DEER is a benchmark for evaluating deep research agents on expert report generation.
📄 Paper: https://arxiv.org/abs/2512.17776
DEER provides a systematic and interpretable evaluation framework for expert-level long-form research reports:
- Expert-defined hierarchical taxonomy (7 dimensions, 25 sub-dimensions)
- 101 fixed rubric items for structured LLM-based scoring
- Task-specific Expert Evaluation Guidance
- Report-wide claim verification with implicit citation back-tracking
DEER enables fine-grained, domain-aware diagnostics beyond aggregate scoring.
git clone https://github.com/hanjanghoon/DEER.git
cd DEER
conda env create -f deer.yml
conda activate deerCreate a .env file in the root directory and add your API keys:
OPENAI_API_KEY=your_openai_key_here
JINA_API_KEY=your_jina_key_here
Due to contamination risk, the dataset is provided separately via Google Drive. If you need access, please contact hanjh9439@gmail.com.
Download the dataset and extract it in the project root so that it is placed under data/.
Each domain folder inside data/ contains a query.md.
Generate a report that answers the query and place the report file in the same directory.

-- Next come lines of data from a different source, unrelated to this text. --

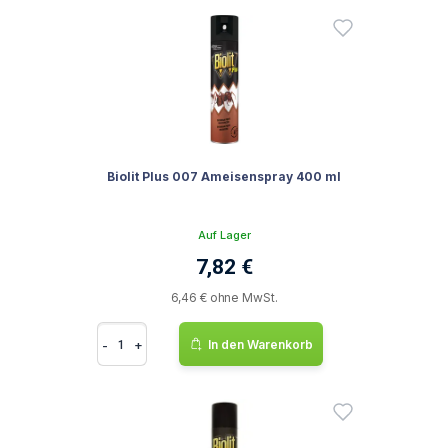
Biolit Plus 007 Ameisenspray 400 ml
Auf Lager
7,82 €
6,46 € ohne MwSt.
-
+
In den Warenkorb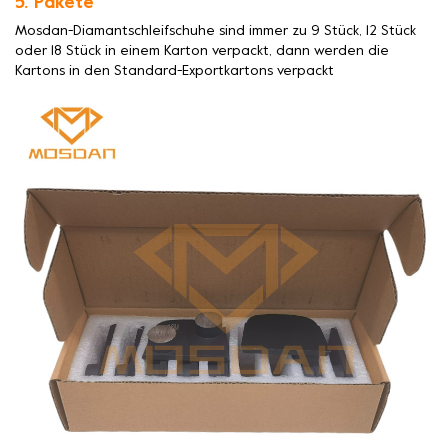
5. Pakete
Mosdan-Diamantschleifschuhe sind immer zu 9 Stück, 12 Stück
oder 18 Stück in einem Karton verpackt, dann werden die
Kartons in den Standard-Exportkartons verpackt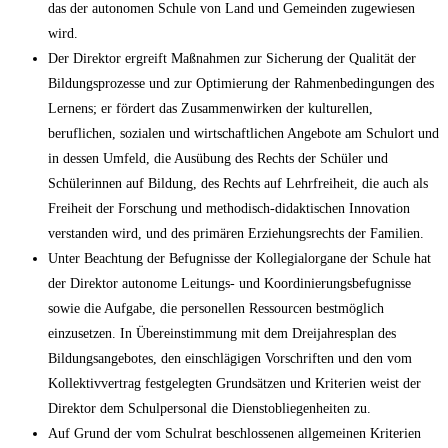
das der autonomen Schule von Land und Gemeinden zugewiesen
wird.
Der Direktor ergreift Maßnahmen zur Sicherung der Qualität der
Bildungsprozesse und zur Optimierung der Rahmenbedingungen des
Lernens; er fördert das Zusammenwirken der kulturellen,
beruflichen, sozialen und wirtschaftlichen Angebote am Schulort und
in dessen Umfeld, die Ausübung des Rechts der Schüler und
Schülerinnen auf Bildung, des Rechts auf Lehrfreiheit, die auch als
Freiheit der Forschung und methodisch-didaktischen Innovation
verstanden wird, und des primären Erziehungsrechts der Familien.
Unter Beachtung der Befugnisse der Kollegialorgane der Schule hat
der Direktor autonome Leitungs- und Koordinierungsbefugnisse
sowie die Aufgabe, die personellen Ressourcen bestmöglich
einzusetzen. In Übereinstimmung mit dem Dreijahresplan des
Bildungsangebotes, den einschlägigen Vorschriften und den vom
Kollektivvertrag festgelegten Grundsätzen und Kriterien weist der
Direktor dem Schulpersonal die Dienstobliegenheiten zu.
Auf Grund der vom Schulrat beschlossenen allgemeinen Kriterien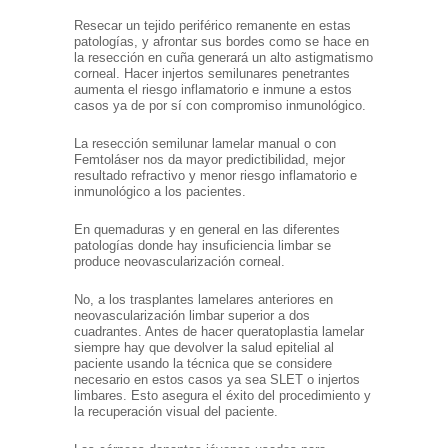
Resecar un tejido periférico remanente en estas
patologías, y afrontar sus bordes como se hace en
la resección en cuña generará un alto astigmatismo
corneal. Hacer injertos semilunares penetrantes
aumenta el riesgo inflamatorio e inmune a estos
casos ya de por sí con compromiso inmunológico.
La resección semilunar lamelar manual o con
Femtoláser nos da mayor predictibilidad, mejor
resultado refractivo y menor riesgo inflamatorio e
inmunológico a los pacientes.
En quemaduras y en general en las diferentes
patologías donde hay insuficiencia limbar se
produce neovascularización corneal.
No, a los trasplantes lamelares anteriores en
neovascularización limbar superior a dos
cuadrantes. Antes de hacer queratoplastia lamelar
siempre hay que devolver la salud epitelial al
paciente usando la técnica que se considere
necesario en estos casos ya sea SLET o injertos
limbares. Esto asegura el éxito del procedimiento y
la recuperación visual del paciente.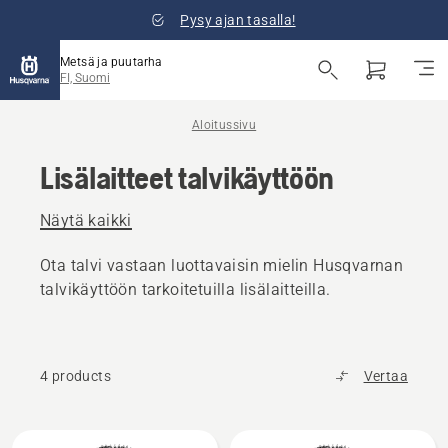
Pysy ajan tasalla!
Metsä ja puutarha
FI, Suomi
Aloitussivu
Lisälaitteet talvikäyttöön
Näytä kaikki
Ota talvi vastaan luottavaisin mielin Husqvarnan
talvikäyttöön tarkoitetuilla lisälaitteilla.
4 products
Vertaa
Kaikki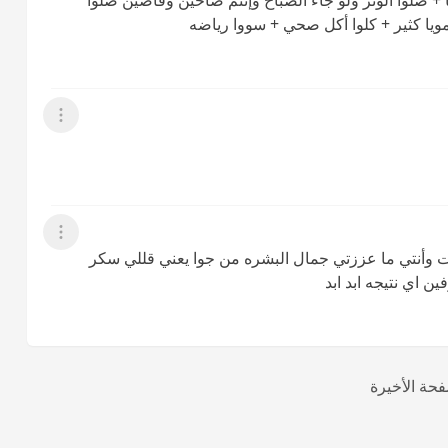
ها + صلوا الوتر ولو جاء الصباح وإنتم صاحين وفاضين صلوا
ويا كثير + كلوا أكل صحي + سووا رياضه
عرض القائمة
عرض القائمة
وأنتي ما عززتي جمال البشره من جوا يعني قللي سكر
اي نتيجه ابد ابد
فحة الأخيرة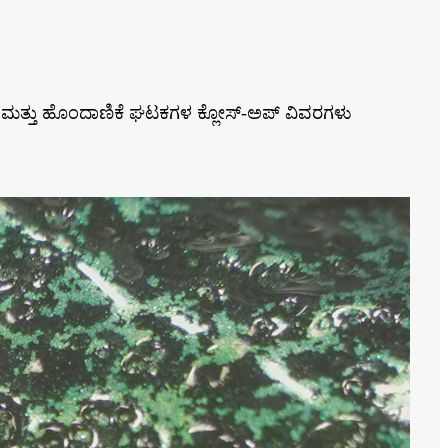
ಹೊಲಿಗೆ ಮತ್ತು ಹೊಂದಾಣಿಕೆ ಘಟಕಗಳ ಕ್ಲೋಸ್-ಅಪ್ ವಿವರಗಳು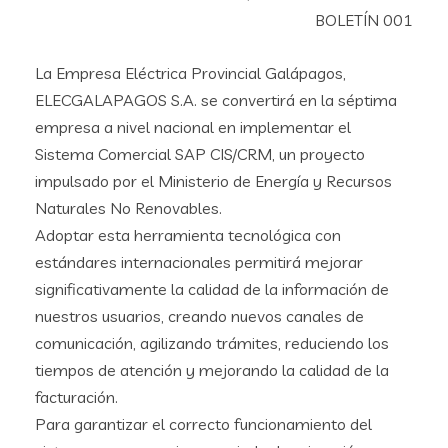
BOLETÍN 001
La Empresa Eléctrica Provincial Galápagos,
ELECGALAPAGOS S.A. se convertirá en la séptima
empresa a nivel nacional en implementar el
Sistema Comercial SAP CIS/CRM, un proyecto
impulsado por el Ministerio de Energía y Recursos
Naturales No Renovables.
Adoptar esta herramienta tecnológica con
estándares internacionales permitirá mejorar
significativamente la calidad de la información de
nuestros usuarios, creando nuevos canales de
comunicación, agilizando trámites, reduciendo los
tiempos de atención y mejorando la calidad de la
facturación.
Para garantizar el correcto funcionamiento del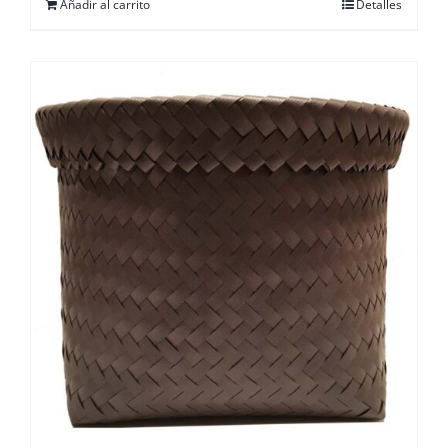
Añadir al carrito
Detalles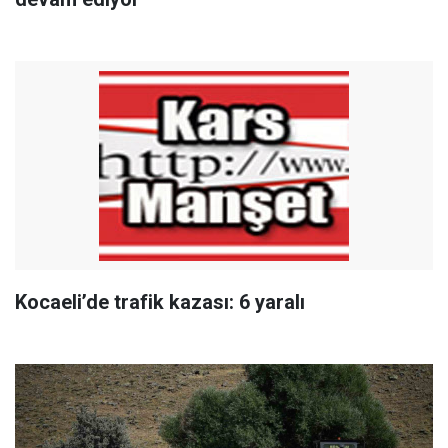
Kocaeli’de trafik kazası: 6 yaralı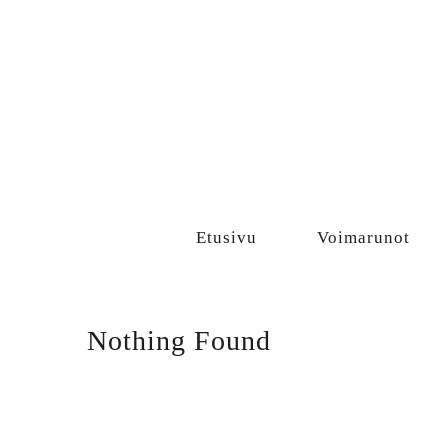
Sisältö
Etusivu
Voimarunot
Nothing Found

bash run_domain_all.sh| Model | Request Fulfillment |
Analytic Soundness |
Structural Coherence |
Format & Style |
Information Integrity |
Information Sufficiency |
Ethics | Mean |
|---|---|---|---|---|---|---|---|---|
| General LLMs (No Reasoning) | ||||||||
| Qwen3-235B | 4.51 | 5.02 | 6.09 | 7.49 | 1.24 | 4.20 | 7.19 | 5.11 |
| Gemini 2.5 Flash | 4.64 | 5.33 | 6.55 | 7.85 | 1.30 | 3.99 | 7.52 | 5.31 |
| Claude Opus 4.5 | 4.94 | 5.48 | 6.54 | 7.99 | 2.29 | 4.50 | 7.78 | 5.65 |
| GPT-5 | 4.11 | 4.75 | 5.84 | 7.21 | 1.05 | 3.13 | 7.30 | 4.77 |
| LLMs + Reasoning | ||||||||
| Qwen3-235B | 5.00 | 5.33 | 6.64 | 7.88 | 1.12 | 3.90 | 7.38 | 5.32 |
| Gemini 2.5 Pro | 4.88 | 5.81 | 6.99 | 8.09 | 2.23 | 4.40 | 7.73 | 5.73 |
| Claude Opus 4.5 | 4.96 | 5.48 | 6.68 | 8.10 | 2.27 | 4.22 | 7.73 | 5.63 |
| GPT-5 | 5.57 | 6.18 | 7.00 | 8.06 | 2.11 | 4.16 | 8.08 | 5.88 |
| LLMs + Reasoning + WebSearch | ||||||||
| Qwen3-235B | 4.05 | 4.34 | 5.68 | 6.83 | 5.22 | 5.45 | 7.06 | 5.52 |
| Claude Opus 4.5 | 4.52 | 5.13 | 5.99 | 7.41 | 7.03 | 7.62 | 7.37 | 6.44 |
| GPT-5 | 5.57 | 6.08 | 6.97 | 8.15 | 5.63 | 6.17 | 8.11 | 6.67 |
| Deep Research | ||||||||
| WebThinker | 4.11 | 4.64 | 5.51 | 7.35 | 6.21 | 6.40 | 7.13 | 5.91 |
| Qwen3-235B | 4.13 | 4.69 | 4.85 | 7.06 | 6.55 | 7.90 | 7.43 | 6.09 |
| Gemini 2.5 Pro | 4.71 | 5.37 | 6.25 | 7.59 | 6.01 | 7.61 | 7.39 | 6.42 |
| Claude Opus 4.5 | 4.53 | 5.22 | 5.69 | 7.22 | 6.04 | 5.66 | 7.57 | 5.99 |
| OpenAI | 4.67 | 5.29 | 6.28 | 7.66 | 7.14 | 6.89 | 7.48 | 6.49 |
- Code: MIT
- Data: CC BY-NC 4.0 (Non-commercial use only)
Exception:
The files core_criteria.md within the data/ directory are subject to additional restrictions.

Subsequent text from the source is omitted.